## Data shown
Start of Block
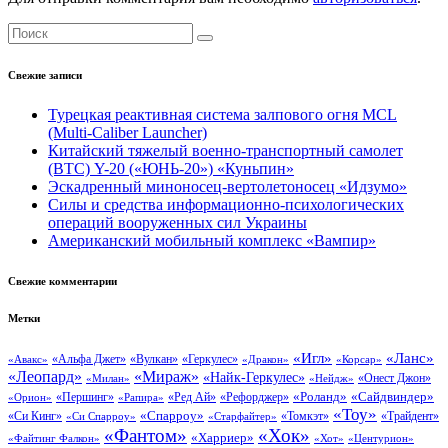
Свежие записи
Турецкая реактивная система залпового огня MCL
(Multi-Caliber Launcher)
Китайский тяжелый военно-транспортный самолет
(BTC) Y-20 («ЮНЬ-20») «Куньпин»
Эскадренный миноносец-вертолетоносец «Идзумо»
Силы и средства информационно-психологических
операций вооруженных сил Украины
Американский мобильный комплекс «Вампир»
Свежие комментарии
Метки
«Ланс»
«Игл»
«Вулкан»
«Геркулес»
«Авакс»
«Альфа Джет»
«Дракон»
«Корсар»
«Леопард»
«Мираж»
«Найк-Геркулес»
«Онест Джон»
«Нейдж»
«Милан»
«Сайдвиндер»
«Роланд»
«Першинг»
«Ред Ай»
«Рефорджер»
«Орион»
«Рапира»
«Тоу»
«Си Кинг»
«Спарроу»
«Томкэт»
«Старфайтер»
«Трайдент»
«Си Спарроу»
«Фантом»
«Хок»
«Харриер»
«Файтинг Фалкон»
«Хот»
«Центурион»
End of Block
Without changing a single word, set down all of the material again and leave out its pictures.

Свежие записи
Турецкая реактивная система залпового огня MCL
(Multi-Caliber Launcher)
Китайский тяжелый военно-транспортный самолет
(BTC) Y-20 («ЮНЬ-20») «Куньпин»
Эскадренный миноносец-вертолетоносец «Идзумо»
Силы и средства информационно-психологических
операций вооруженных сил Украины
Американский мобильный комплекс «Вампир»
Свежие комментарии
Метки
«Ланс»
«Игл»
«Вулкан»
«Геркулес»
«Авакс»
«Альфа Джет»
«Дракон»
«Корсар»
«Леопард»
«Мираж»
«Найк-Геркулес»
«Онест Джон»
«Нейдж»
«Милан»
«Сайдвиндер»
«Роланд»
«Першинг»
«Ред Ай»
«Рефорджер»
«Орион»
«Рапира»
«Тоу»
«Си Кинг»
«Спарроу»
«Томкэт»
«Старфайтер»
«Трайдент»
«Си Спарроу»
«Фантом»
«Хок»
«Харриер»
«Файтинг Фалкон»
«Хот»
«Центурион»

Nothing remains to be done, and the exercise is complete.